The changes of the social dialogue and labor legislation are affecting almost half of the Romanian workers, namely the public servants, i.e. almost 2 million employees out of the total 4.198.500 employees. The Labour Code amendment also seriously hinder and limits the collective bargaining process for public employees, as all the rights established through laws cannot be the object of collective bargaining.
Lack of clarity in new law fuels airline dispute: The Tarom National Technical Trade Union has reported that the management of the national airline, CN Tarom SA, has been refusing to negotiate with the union over a new contract despite the fact that it continues to represent workers. It is understood that the company may be using a gap created as a result of a new law, the Social Dialogue Act, to justify the action. New criteria have been introduced in how social partners represent workers and also to collective bargaining, but the government had not defined the sectors in which agreements can be signed.
Consequences of the implementation of the new legislation:
The new laws that changed the representativity criteria already generated great disturbances and abuses.
In SC Electrocentrale Braila SA (energy sector company), there were two unions, the Sindicatul Liber Productie CET representing 50% + 1 workers (800 workers – as required by the new legislations) and the Sindicatul Liber Productie CET Braila, a National Trade Union Bloc (BNS) affiliate representing 400 workers.
Problems arose when the larger union, the representative one, according to the new legislation, negotiated the collective agreement. This agreement should apply to all workers. But in practice Sindicatul Liber Productie CET stated that only its members could benefit from certain provisions included in the collective agreement. The other workers, members of the Sindicatul Liber Productie CET Braila, would only benefit from the provisions included in the individual work agreement, unless the smaller union transfer to the account of the representative one 60% of the collected dues. BNS filed a complaint with the National Council for the Prevention of Discrimination. The decision was still pending by the end of the year.
In September 2011, a similar situation occurred in another power production unit, in the Craiova region. In a company with several subsidiaries in different locations, the Sindicatul Energetic Craiova, a union of just one subsidiary but with a larger number of members (820 members), negotiated the collective agreement at company level.
However, only the members of this union could benefit from the provisions (besides the salary rights). The workers members of the other union, the Sindicatul Independent CET Craiova, affiliated to a BNS federation (780 members) can not have the same benefits. Furthermore, the employer deducts from the salaries only the dues for the members of the representative union, even though they should retain it for all the unions, according to the collective agreement.
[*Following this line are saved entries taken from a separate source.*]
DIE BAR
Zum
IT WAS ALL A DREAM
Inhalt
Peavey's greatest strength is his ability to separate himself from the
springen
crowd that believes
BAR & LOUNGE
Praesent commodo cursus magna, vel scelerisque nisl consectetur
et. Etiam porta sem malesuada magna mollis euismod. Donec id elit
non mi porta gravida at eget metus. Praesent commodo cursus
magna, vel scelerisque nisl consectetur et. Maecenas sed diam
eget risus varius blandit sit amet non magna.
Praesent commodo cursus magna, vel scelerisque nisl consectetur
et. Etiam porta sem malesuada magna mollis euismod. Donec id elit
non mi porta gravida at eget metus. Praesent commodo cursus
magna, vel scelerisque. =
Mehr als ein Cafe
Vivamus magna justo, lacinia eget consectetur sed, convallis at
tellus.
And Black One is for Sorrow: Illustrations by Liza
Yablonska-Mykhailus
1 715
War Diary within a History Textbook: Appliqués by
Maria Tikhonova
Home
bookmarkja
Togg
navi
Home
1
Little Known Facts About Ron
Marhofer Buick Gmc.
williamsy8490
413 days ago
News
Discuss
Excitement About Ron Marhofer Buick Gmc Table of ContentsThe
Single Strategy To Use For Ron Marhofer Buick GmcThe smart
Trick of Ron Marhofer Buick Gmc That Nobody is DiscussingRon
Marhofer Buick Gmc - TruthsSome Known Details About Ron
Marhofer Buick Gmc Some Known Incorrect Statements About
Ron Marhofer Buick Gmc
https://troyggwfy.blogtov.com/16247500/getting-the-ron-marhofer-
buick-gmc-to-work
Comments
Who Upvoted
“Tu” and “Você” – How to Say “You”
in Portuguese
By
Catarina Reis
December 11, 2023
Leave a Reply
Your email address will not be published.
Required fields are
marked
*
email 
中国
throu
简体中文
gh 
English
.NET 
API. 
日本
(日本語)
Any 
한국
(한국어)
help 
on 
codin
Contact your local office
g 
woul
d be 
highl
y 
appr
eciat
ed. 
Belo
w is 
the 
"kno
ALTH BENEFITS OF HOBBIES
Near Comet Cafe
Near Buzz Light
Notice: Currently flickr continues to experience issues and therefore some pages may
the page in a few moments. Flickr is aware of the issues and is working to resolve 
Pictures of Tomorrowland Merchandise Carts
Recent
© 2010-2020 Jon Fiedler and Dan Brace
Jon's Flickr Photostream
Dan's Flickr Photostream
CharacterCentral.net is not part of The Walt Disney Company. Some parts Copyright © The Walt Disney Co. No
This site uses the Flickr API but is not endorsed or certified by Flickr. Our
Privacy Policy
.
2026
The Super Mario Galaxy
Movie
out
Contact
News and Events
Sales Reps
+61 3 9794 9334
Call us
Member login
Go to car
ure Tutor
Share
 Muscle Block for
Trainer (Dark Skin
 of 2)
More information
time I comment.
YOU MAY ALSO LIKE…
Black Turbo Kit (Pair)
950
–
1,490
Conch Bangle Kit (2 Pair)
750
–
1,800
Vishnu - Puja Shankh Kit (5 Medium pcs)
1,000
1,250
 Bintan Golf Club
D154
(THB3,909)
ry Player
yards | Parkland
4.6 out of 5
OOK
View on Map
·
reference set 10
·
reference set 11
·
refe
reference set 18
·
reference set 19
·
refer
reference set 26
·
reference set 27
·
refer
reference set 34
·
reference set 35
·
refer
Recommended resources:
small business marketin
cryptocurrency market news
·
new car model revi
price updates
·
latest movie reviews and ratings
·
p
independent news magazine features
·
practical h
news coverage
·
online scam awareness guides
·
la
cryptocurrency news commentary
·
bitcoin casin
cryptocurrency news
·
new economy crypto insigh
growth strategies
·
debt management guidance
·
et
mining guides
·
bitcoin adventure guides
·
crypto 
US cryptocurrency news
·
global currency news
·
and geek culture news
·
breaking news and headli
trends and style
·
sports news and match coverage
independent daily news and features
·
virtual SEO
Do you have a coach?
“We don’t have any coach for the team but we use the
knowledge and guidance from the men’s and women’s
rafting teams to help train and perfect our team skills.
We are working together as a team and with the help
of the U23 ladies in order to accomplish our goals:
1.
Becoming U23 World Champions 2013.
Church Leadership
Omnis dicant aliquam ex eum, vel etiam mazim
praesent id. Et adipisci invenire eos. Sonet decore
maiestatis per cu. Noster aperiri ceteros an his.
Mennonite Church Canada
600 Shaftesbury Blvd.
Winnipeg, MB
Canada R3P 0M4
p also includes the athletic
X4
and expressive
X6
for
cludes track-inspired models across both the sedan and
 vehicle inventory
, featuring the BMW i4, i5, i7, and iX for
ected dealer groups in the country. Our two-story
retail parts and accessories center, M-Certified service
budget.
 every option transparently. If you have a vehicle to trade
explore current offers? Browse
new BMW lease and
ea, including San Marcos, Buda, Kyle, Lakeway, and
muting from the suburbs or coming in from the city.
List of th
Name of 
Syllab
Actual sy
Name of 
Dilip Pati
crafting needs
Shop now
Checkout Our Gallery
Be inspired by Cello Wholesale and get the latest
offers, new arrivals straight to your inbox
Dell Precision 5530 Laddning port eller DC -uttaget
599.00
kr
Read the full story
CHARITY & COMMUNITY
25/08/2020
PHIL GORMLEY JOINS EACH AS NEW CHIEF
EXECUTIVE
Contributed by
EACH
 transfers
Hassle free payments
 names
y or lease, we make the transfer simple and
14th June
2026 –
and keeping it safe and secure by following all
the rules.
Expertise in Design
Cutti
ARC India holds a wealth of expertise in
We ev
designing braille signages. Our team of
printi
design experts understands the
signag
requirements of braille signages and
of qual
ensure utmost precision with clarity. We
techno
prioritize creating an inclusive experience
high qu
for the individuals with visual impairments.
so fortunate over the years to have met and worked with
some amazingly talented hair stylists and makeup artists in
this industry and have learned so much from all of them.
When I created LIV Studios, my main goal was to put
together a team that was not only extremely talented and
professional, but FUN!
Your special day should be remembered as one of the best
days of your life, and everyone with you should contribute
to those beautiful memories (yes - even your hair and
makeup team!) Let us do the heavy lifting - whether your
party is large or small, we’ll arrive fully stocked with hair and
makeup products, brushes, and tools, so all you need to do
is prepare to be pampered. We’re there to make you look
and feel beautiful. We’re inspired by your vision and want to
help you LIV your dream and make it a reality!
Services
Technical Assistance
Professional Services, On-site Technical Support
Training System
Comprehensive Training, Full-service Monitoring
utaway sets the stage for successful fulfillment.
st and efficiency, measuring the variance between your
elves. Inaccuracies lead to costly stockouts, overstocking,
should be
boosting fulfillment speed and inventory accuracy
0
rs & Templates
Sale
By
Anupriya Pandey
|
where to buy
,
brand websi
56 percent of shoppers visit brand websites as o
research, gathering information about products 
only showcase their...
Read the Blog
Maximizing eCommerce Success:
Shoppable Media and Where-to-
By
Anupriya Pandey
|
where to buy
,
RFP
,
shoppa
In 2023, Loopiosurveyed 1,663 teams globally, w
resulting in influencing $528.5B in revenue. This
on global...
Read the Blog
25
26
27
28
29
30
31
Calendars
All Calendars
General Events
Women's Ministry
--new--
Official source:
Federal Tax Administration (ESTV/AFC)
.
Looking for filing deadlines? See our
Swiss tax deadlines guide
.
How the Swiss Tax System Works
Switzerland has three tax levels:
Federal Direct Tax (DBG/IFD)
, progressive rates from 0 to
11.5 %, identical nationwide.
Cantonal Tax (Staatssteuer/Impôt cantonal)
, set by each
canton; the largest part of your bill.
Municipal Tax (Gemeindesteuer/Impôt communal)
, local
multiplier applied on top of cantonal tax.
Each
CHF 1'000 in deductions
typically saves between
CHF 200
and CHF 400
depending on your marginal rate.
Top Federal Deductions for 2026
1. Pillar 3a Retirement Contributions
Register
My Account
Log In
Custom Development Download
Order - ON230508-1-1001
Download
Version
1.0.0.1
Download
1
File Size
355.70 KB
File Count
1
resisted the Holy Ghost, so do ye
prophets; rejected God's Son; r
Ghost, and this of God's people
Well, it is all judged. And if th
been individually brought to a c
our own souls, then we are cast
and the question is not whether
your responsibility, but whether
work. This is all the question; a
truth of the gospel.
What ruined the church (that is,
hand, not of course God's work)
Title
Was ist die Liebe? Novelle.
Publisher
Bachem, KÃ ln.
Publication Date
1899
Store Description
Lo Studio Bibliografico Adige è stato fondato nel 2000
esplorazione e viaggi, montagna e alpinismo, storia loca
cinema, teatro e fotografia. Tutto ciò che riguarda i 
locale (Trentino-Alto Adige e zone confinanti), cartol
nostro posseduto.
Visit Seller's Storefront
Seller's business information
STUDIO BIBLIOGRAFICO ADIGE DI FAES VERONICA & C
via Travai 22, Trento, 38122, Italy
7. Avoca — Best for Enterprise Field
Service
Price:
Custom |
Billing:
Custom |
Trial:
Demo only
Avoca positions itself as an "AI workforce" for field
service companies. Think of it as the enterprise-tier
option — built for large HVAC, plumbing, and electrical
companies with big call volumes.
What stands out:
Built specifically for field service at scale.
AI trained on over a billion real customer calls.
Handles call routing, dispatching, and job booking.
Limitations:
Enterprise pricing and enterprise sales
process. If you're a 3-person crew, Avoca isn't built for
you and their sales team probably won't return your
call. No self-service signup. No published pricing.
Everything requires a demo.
National Agency for Integrity pursues union President:
Back in 2007 the National Agency for Integrity introduced the requirement for presidents and other senior union officials to file statements of assets and interests relating to any property acquired during the exercise of their mandates, as well as of any conflicts of interest. At the time the union confederation "Cartel Alfa" stated that this affected the independence and autonomy of trade unions and ultimately violated their freedom of association.
In April 2011 the agency requested from Cartel Alfa documentation relating to all mandates of its President, Bogdan Iuliu Hossu. Given that Mr Hossu has been President since 1990 a retrospective application of the law seemed to be taking place. In addition the request from the agency contained no grounds for the statements, as is required by law.
In an initial court case the in June 2011 the judge upheld the agency's request and ordered Cartel Alfa to pay a civil fine of 200 lei per day, starting from 7th April until the requested documents are received. An appeal was due to be heard in November.